The python standard library 'collections' contains some of python's best and most performant features, but is often overlooked in solutions.

I'm going to be examining more collections in the future, but thought that Counter would be a good place to start.

Rather than exhaustively demonstrating the features of each module, I'm going to apply it to a singular problem instead, and leave further exploration up to the reader (docs will always be linked).

The problem:

For each word in a sentence, I need to calculate how many times it appears in that string.

The following snippet is from https://www.w3resource.com/python-exercises/string/python-data-type-string-exercise-12.php,

which is the third Google result when searching 'python count occurrences in string'

This method takes in a sentence string, and returns a dict containing word -> number of occurrences.

def word_count(str):
    counts = dict()
    words = str.split()

    for word in words:
        if word in counts:
            counts[word] += 1
        else:
            counts[word] = 1

    return counts

Then, to run:

print(word_count('the quick brown fox jumps over the lazy dog.'))

--

{'the': 2, 'quick': 1, 'brown': 1, 'fox': 1, 'jumps': 1, 'over': 1, 'lazy': 1, 'dog.': 1}

Fairly straightforward, true? There's a problem with this solution though - it's not a 'pythonic' solution. It's the generic logical flow of

  • initialising a hash/dict
  • increment keys in the dict by 1, or initialise as 0

This solution can be implemented in pretty much any language, and it would look almost exactly the same. Whenever I solve a problem, I look to see if the language I'm using provides a unique or tailored solution.

Python has quite a few powerful features in its standard library, which I have become a huge fan of.

Enter, Counter!

The Counter docs can be found on the collections documentation page, the entirety of which is an essential read.

Counter is incredibly useful at counting all sorts of things. It can be used as an incremental counter, as below:

from collections import Counter

def word_counter(str):
  c = Counter()
  for word in str.split(' '):
    c[word] += 1
  return dict(c)

Usage and output are identical, using half the LOC and the workings of the method are perfectly clear! Mission complete.
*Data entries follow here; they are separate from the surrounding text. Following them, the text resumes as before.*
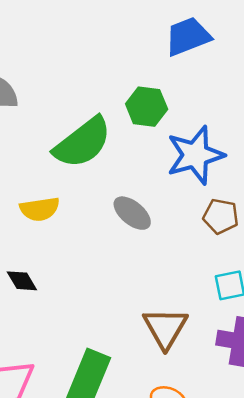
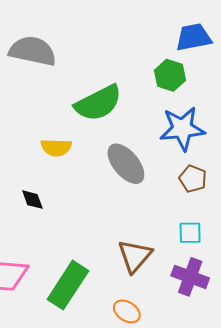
green hexagon: (147, 107) -> (170, 75), moved
gray ellipse: (132, 213) -> (126, 164), size x1.4

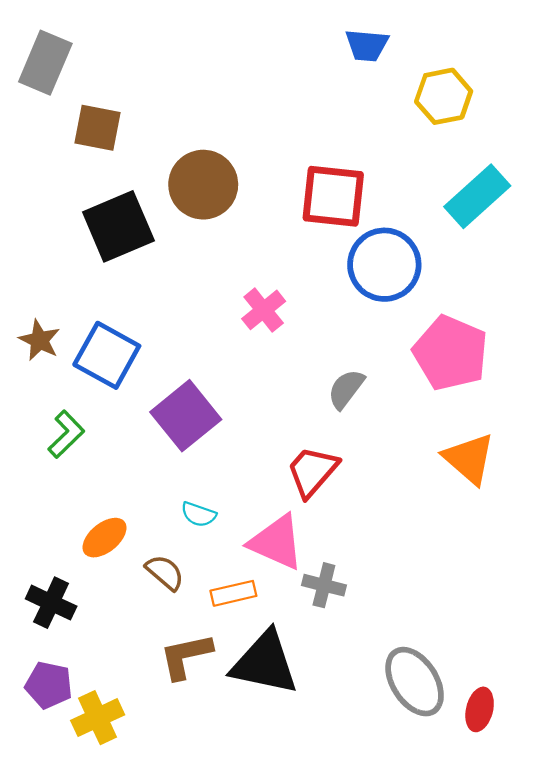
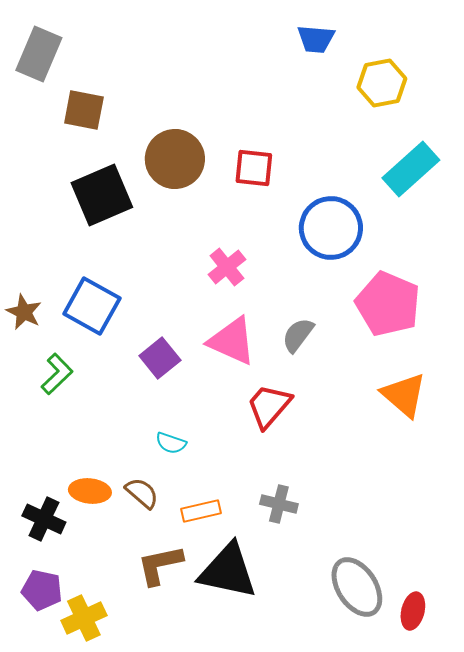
red square: (333, 196) -> (254, 168), moved, size x0.7
brown star: (39, 340) -> (24, 312), moved
purple square: (186, 416) -> (160, 358), size x0.7
orange ellipse: (105, 538) -> (90, 491), moved, turned 45
pink triangle: (276, 542) -> (232, 341), moved

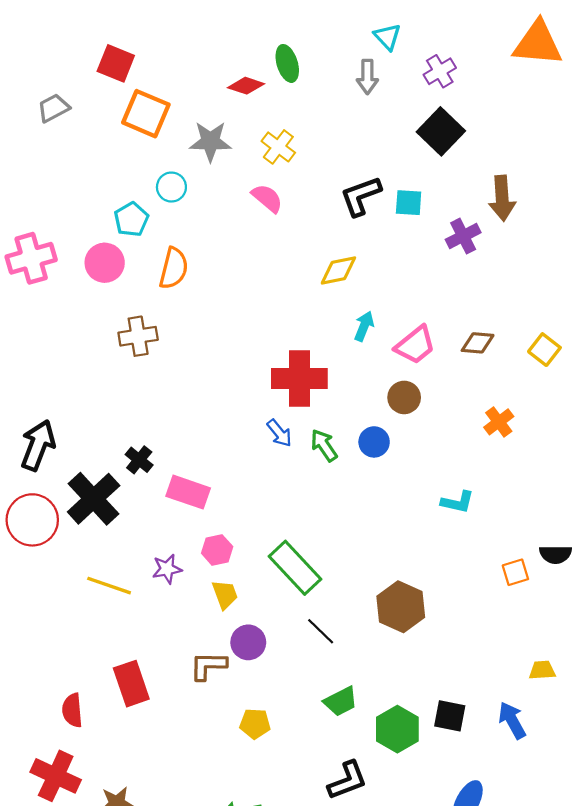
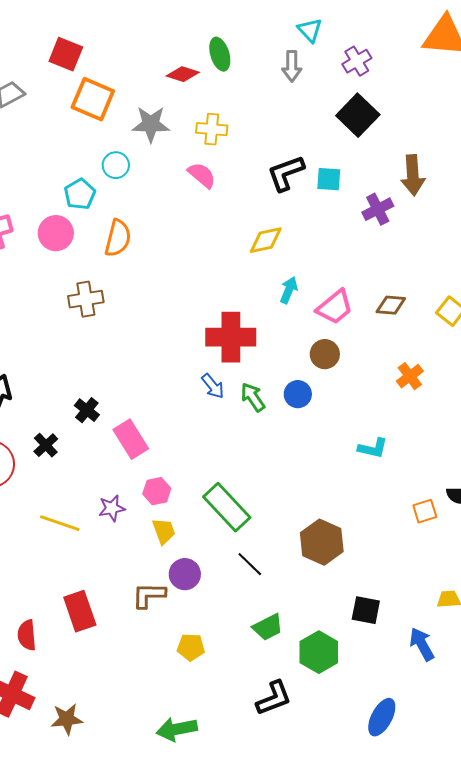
yellow cross: (278, 147) -> (212, 129), turned -32
pink rectangle: (188, 492) -> (131, 439), turned 39
black cross: (94, 499) -> (46, 445), size x0.5
black square: (450, 716) -> (366, 610), moved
print(word_count('the quick brown fox jumps over the lazy dog.'))

--

{'the': 2, 'quick': 1, 'brown': 1, 'fox': 1, 'jumps': 1, 'over': 1, 'lazy': 1, 'dog.': 1}

But wait! After all that talk before, this can actually be solved in one very short line.

def word_counter(str):
  return dict(Counter(str.split()))

Counter can take in a list of words and count them on initialisation, so all that is needed is to

  • Split the string into a list
  • Count the occurrences of each element in the list by passing it to Counter()
  • Turn the Counter back into a regular dict

Epilogue

Don't trust the first articles that you see on the net! Learning to apply a healthy dose of skepticism to every answer that you see is one of the many steps in becoming a good programmer.